SMOORVERLIEFD vorige auteur / volgende auteur
Meer zien? Klik hier…
De herinnering is sterk. De eerste keer dat ik haar zag. Aan het werk. Die concentratie en doelgerichtheid. Elke beweging afgewogen en soepel, haast teder. Tegelijkertijd die adembenemende schoonheid van haar lichaam. Perfect tot in de kleinste details. Feeëriek. Die taille, haar sprekende ogen, de
eigenwijze blik waarmee ze alles in de gaten houdt. Ze deed haar ding. Ze keek even op, alsof ze voelde dat ze geobserveerd werd. Ik was om. Liefde op het eerste gezicht. Ze zou mijn leven gaan bepalen…

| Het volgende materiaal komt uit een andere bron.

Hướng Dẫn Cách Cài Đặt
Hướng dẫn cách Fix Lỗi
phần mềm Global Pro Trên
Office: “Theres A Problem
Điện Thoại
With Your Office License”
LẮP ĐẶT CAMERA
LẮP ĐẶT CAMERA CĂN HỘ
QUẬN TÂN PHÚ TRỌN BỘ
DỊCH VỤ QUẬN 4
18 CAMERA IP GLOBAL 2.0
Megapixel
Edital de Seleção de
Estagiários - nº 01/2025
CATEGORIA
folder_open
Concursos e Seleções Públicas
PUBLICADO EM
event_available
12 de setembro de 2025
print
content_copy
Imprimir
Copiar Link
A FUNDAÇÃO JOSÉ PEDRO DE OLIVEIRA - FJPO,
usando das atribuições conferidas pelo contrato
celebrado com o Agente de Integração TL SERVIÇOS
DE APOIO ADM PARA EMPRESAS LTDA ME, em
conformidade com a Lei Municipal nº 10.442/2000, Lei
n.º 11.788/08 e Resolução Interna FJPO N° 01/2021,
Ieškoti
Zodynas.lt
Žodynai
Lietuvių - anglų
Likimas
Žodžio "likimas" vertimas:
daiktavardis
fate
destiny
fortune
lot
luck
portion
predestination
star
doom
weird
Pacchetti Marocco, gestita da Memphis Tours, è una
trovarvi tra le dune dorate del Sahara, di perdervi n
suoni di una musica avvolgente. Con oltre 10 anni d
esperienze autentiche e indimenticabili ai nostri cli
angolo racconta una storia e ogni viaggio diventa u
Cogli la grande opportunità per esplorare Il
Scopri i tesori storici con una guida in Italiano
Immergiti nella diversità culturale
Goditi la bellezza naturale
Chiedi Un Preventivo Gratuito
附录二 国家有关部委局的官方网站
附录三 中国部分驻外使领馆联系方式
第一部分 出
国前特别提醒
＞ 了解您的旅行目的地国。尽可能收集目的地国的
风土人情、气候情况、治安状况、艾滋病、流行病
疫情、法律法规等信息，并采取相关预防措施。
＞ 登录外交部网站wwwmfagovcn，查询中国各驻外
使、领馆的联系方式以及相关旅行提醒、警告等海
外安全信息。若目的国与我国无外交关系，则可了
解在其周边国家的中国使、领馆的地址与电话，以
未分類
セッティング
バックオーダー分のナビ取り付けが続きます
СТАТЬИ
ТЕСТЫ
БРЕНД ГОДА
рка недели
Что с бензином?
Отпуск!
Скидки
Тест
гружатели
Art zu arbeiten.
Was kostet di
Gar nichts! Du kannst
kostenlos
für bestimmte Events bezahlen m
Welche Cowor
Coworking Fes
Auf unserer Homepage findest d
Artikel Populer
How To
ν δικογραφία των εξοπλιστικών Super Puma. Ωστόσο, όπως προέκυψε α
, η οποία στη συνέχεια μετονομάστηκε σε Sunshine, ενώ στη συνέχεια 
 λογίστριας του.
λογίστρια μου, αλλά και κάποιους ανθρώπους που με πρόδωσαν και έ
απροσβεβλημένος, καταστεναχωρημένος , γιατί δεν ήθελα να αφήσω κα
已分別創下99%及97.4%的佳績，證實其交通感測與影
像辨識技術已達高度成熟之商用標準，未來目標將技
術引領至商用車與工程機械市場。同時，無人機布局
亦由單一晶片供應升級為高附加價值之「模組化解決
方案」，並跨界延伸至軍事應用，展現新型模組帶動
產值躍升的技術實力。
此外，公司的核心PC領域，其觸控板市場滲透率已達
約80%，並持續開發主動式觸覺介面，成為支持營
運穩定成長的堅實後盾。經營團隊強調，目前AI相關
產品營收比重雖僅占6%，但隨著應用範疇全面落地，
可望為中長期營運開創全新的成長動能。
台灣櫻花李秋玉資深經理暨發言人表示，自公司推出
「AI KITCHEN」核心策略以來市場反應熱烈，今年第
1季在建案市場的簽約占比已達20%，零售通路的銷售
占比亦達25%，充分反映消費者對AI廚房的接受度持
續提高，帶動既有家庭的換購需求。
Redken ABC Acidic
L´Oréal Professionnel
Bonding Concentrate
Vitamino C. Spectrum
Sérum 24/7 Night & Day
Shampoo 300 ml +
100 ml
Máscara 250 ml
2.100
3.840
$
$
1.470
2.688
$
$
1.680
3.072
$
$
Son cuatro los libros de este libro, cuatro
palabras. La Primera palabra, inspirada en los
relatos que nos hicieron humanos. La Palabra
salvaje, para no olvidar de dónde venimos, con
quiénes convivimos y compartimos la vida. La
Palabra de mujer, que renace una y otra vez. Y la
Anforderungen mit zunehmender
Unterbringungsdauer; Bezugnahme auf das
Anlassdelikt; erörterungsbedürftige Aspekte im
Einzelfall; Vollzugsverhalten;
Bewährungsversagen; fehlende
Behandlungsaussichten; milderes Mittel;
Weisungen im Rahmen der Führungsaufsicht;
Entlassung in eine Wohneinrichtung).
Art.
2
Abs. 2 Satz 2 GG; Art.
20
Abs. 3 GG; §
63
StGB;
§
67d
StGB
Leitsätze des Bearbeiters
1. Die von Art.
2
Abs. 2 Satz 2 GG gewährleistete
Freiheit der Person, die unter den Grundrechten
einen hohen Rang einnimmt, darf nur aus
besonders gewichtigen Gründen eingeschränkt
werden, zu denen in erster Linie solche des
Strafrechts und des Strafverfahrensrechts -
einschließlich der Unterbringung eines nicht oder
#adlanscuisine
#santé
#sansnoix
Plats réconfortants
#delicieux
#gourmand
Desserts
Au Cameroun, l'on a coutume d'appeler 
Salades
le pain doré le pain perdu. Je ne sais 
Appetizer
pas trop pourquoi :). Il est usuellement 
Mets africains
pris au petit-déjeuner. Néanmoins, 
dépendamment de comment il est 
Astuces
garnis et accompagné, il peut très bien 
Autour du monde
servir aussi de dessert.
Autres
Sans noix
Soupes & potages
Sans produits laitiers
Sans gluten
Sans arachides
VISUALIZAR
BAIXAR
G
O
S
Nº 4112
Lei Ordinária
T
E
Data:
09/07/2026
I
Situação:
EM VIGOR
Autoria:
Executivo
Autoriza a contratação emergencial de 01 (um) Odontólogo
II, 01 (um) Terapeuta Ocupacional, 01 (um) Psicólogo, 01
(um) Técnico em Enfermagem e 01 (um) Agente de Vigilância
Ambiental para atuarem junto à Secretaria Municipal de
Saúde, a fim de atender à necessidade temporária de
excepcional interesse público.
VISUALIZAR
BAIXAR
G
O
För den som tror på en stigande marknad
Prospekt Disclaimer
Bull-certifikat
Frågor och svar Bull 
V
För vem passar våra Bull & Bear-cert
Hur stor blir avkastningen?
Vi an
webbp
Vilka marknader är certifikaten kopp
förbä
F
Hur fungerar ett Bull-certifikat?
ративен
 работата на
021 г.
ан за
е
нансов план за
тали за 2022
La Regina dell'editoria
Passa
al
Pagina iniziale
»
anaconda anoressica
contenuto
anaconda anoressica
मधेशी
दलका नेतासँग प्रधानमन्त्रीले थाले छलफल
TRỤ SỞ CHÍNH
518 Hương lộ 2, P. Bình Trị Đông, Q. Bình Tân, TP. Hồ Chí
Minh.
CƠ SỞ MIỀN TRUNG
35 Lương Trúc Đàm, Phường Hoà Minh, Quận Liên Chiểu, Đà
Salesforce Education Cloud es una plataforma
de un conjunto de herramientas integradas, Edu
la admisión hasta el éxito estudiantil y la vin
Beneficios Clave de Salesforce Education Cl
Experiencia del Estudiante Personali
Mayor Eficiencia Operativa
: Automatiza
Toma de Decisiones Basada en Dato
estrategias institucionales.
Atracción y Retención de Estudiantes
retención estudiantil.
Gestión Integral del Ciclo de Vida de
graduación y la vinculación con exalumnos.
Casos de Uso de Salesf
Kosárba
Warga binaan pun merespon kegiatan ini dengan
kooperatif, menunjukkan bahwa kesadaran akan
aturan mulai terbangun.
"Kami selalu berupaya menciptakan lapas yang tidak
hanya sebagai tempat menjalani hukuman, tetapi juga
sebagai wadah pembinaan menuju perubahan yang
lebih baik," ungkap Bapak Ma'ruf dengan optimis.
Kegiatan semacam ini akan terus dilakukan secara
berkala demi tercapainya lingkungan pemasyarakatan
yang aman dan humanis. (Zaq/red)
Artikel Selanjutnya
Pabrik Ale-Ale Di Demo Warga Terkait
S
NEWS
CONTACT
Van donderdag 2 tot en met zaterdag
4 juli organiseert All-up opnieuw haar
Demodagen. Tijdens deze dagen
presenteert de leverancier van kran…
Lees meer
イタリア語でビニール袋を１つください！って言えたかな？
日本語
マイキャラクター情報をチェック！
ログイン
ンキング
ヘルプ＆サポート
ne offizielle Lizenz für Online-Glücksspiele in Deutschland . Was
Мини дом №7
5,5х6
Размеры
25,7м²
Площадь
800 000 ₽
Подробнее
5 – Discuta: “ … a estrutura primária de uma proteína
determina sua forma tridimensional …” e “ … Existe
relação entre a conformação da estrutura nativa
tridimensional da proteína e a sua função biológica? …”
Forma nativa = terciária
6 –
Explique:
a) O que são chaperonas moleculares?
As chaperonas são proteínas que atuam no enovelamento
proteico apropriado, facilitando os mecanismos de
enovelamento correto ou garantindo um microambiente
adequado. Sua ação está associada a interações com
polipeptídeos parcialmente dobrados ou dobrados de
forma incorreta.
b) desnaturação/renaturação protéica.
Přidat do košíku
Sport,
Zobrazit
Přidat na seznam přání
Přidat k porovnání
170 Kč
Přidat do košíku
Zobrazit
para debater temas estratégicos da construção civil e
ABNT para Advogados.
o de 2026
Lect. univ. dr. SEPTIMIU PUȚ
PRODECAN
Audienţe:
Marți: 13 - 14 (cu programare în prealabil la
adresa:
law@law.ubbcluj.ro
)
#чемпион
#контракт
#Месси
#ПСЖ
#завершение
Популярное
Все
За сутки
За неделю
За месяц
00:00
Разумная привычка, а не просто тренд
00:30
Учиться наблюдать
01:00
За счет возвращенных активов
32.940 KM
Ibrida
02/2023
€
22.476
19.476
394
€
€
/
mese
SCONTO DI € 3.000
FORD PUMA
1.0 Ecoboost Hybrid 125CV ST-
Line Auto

Het kan raar gaan in een mensenleven. Verliefd worden op… een studieobject. In mijn geval een parasitair insect, een sluipwesp. Daar zit je dan aan het eind van je biologiestudie die eigenlijk gericht is op planten- en zoetwaterecologie en dan ervaar je zoiets. Totaal gefascineerd door deze slechts millimeters grote, beeldschone, en ook nog eens uiterst belangrijke insecten. Die je letterlijk de adem benemen als je ziet hoe geconcentreerd ze hun slachtoffer, een ander insect zoals een rups, uitzoeken. Haast sluipend benaderen ze het, tastend met hun poten en antennes wordt de vondst zintuigelijk gekeurd. Is het de juiste soort voor mijn nakomelingen, zie je haar denken. Een uiterst
belangrijke beslissing die ze moet nemen. Want het insect waar ze haar eieren in legt – eufemistisch ‘gastheer’ genoemd – moet wel van de juiste soort en liefst van hoge kwaliteit zijn, anders verspilt ze haar eieren. De euforie is groot als het raak is! Met een voor de waarnemer haast voelbaar genoegen besluit ze haar kostbare eieren te leggen. Ze prikt met haar legboor in het ten dode opgeschreven insect en dan... een intens moment. Je voelt je een voyeur als je blijft kijken. Ze trilt, is even helemaal van de wereld. Als
gedragsecoloog interpreteer ik het als een sensorisch, fysiologisch en
neurologisch proces. Als mens zie ik een op orgasme gelijkend genoegen. En dan te bedenken dat ze tijdens het ei leggen ook nog zelf beslist of ze er een zoon of een dochter van maakt. Want dat kan ze. Vader heeft niets in te brengen, die heeft bij een paring slechts sperma afgegeven. Zij beslist zelf over het wel of niet bevruchten van haar eieren. Met sperma erbij wordt het een dochter. Zonder sperma een zoon. Zonen hebben dus geen vader. Zo kan het ook. Eerder heeft ze al op geur de voedselplant van haar slachtoffer gevonden. Als er gevreten wordt van een plant gaat deze geurstoffen
produceren die de sluipwespen ‘roepen’. Zij maken dankbaar gebruik van deze roep om hulp. Ze kunnen die plantengeuren zelfs onthouden om de volgende keer nog efficiënter te kunnen zoeken.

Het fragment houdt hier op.